Ist es möglich noch röter zu werden als rot? Wie kann sie es wagen begaffen und Brandon in einem Satz zu verwenden, um mich bloßzustellen? Sicherheitshalber sehe ich zu Brandon, um herauszufinden, ob er das mitbekommen hat. Er scheint nicht zuzuhören, was mich aufatmen lässt.

„Jessica, kümmere dich lieber um deinen Lippenstift", meckert Charly am Tisch neben mir nach hinten. „Harry scheint die Hälfte in seinem Gesicht zu haben."

Wieder lacht die Klasse. Aber ich nicht. Ich lache nie, wann Harry lacht, denn er tut es gerade. Als wäre es so supertoll Lippenstift von Jessica in Gesicht zu haben. Das ist widerlich. Da kannst du auch einen Drogeriemarkt knutschen.

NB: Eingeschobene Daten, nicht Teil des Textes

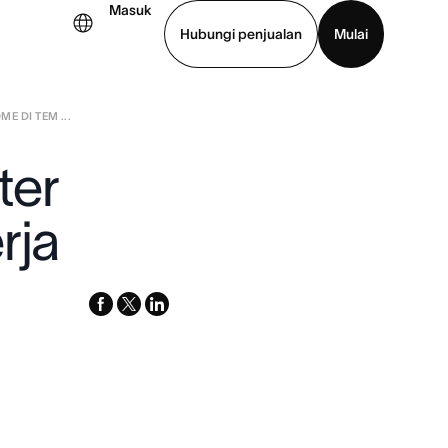
Masuk
Hubungi penjualan
Mulai
 DI TEM ...
hat demo
Unduh aplikasi
ter
rja
facebook
x-
linkedin
twitter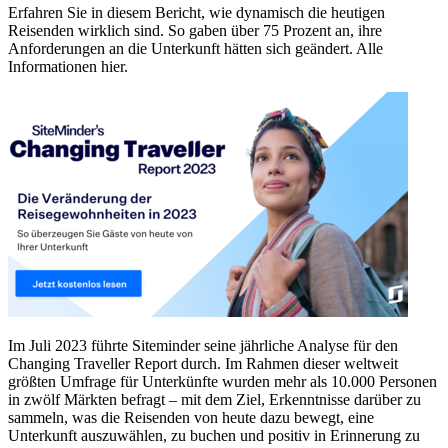
Erfahren Sie in diesem Bericht, wie dynamisch die heutigen
Reisenden wirklich sind. So gaben über 75 Prozent an, ihre
Anforderungen an die Unterkunft hätten sich geändert. Alle
Informationen hier.
Im Juli 2023 führte Siteminder seine jährliche Analyse für den
Changing Traveller Report durch. Im Rahmen dieser weltweit
größten Umfrage für Unterkünfte wurden mehr als 10.000 Personen
in zwölf Märkten befragt – mit dem Ziel, Erkenntnisse darüber zu
sammeln, was die Reisenden von heute dazu bewegt, eine
Unterkunft auszuwählen, zu buchen und positiv in Erinnerung zu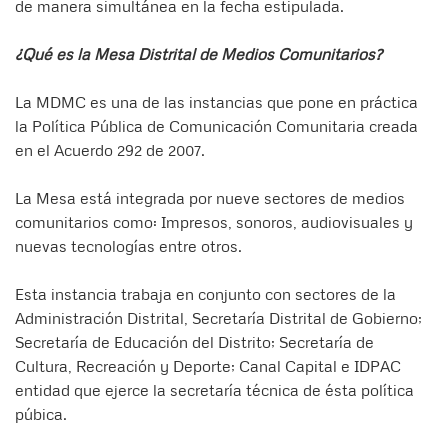
de manera simultánea en la fecha estipulada.
¿Qué es la Mesa Distrital de Medios Comunitarios?
La MDMC es una de las instancias que pone en práctica
la Política Pública de Comunicación Comunitaria creada
en el Acuerdo 292 de 2007.
La Mesa está integrada por nueve sectores de medios
comunitarios como: Impresos, sonoros, audiovisuales y
nuevas tecnologías entre otros.
Esta instancia trabaja en conjunto con sectores de la
Administración Distrital, Secretaría Distrital de Gobierno;
Secretaría de Educación del Distrito; Secretaría de
Cultura, Recreación y Deporte; Canal Capital e IDPAC
entidad que ejerce la secretaría técnica de ésta política
púbica.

„Ruhe!", ruft Mister Smith, als die Klasse unruhiger wird. Er wendet sich an mich. „Sag mir Wärst du da von Goethe auf und die sechs ist vergessen. Bei dieser Unruhe kann ich keinen Unterricht machen."

Ich atme durch. Wärst du da von Goethe. Ich krame tief in meinen Erinnerungen nach diesem Gedicht, blättere gedanklich ein paar Poesiealben durch und finde dann schließlich das, was ich brauche. Zum Glück liebe ich Goethe, weswegen die sechs gleich schnell vergessen sein wird.

Die ganze Klasse schweigt, derweil Mister Smith mich abwartend anstarrt.

„Ich denke dein, wenn mir der Sonne Schimmer vom Meere strahlt", beginne ich das Gedicht und kneife währenddessen die Augen zu, damit ich mich besser konzentrieren kann. „Ich denke dein, wenn sich des Mondes Flimmer in Quellen malt.

Ich sehe dich, wenn auf dem fernen Weg der Staub sich hebt; In tiefer Nacht, ... wenn auf dem schmalen Stege der Wandrer bebt.

Ich höre dich, wenn dort mit dumpfen Rauschen die Welle steigt. Im stillen Hain, da gehe ich oft lauschen, wenn alles schweigt.

Ich –''

„Langweilig", unterbricht Jessica meine Konzentration und sofort bin ich aus dem Gedicht draußen.

Verdammt, ich hatte es fast.

„Misses Hastings", meckert Smith sie an. „Wollen Sie die nächste sechs?"

Sie schnaubt. „Das macht auch keinen Unterschied mehr. Außerdem habe ich nur meine Meinung gesagt. Violet trägt es vor wie eine weinerliche Schlafmütze."

Wieder lacht die Klasse. Harry mit eingeschlossen. Sogar Brandon lacht!

Ich will im Erdboden versinken. Die sechs werde ich wohl behalten müssen.

„Was gibt es da zu lachen, Mister Styles?", meckert nun Smith zu Harry, der neben Jessica sitzt.

„Ich habe nicht gelacht", erwidert er lässig.

„Spielen Sie sich nicht so auf oder Sie bekommen noch eine sechs. Los, vollenden Sie das Gedicht."

Harry stöhnt auf. „Wir wissen beide, dass ich es nicht kann, also geben Sie mir schon die sechs."

Smith haut mit der flachen Hand auf das Pult, über das er sich stützt. „Los, vollenden Sie das Gedicht!"

„Ich. Kann. Es. Nicht!"

Jetzt kneift Smith die Augen zusammen und mustert Harry skeptisch. Doch schließlich stützt er sich wieder auf und wendet sich zur Tafel. „Jessica und Harry – Sechs. Miss Berrymore, Sie haben noch Glück gehabt."

Ich atme auf. Danke, du strengster Lehrer der Welt. Zwar sorgt die Sache mit Brandon noch immer für einen roten Kopf meinerseits, aber das ist mittlerweile Nebensache. Eine sechs kann ich mir wirklich nicht leisten.

„Danke, Loser", zischt mir Jessica von hinten zu und tritt gegen meinen Stuhl, worauf ich sie jedoch ignoriere. „Wie konntest du nur mit der da befreundet sein?"

Es ist offensichtlich, dass sie mit Harry redet.

Harry atmet nur tief durch und antwortet gleichgültig: „Keine Ahnung, nerv mich nicht wieder mit der Scheiße."

Leicht grinse ich in mich hinein. Aber nur weil Jessica eingeschnappt mit der Zunge schnalzt, denn so ein kleiner Korb von Harry kann Wunder bewirken. Ich liebe es, wenn sie sich aufregt.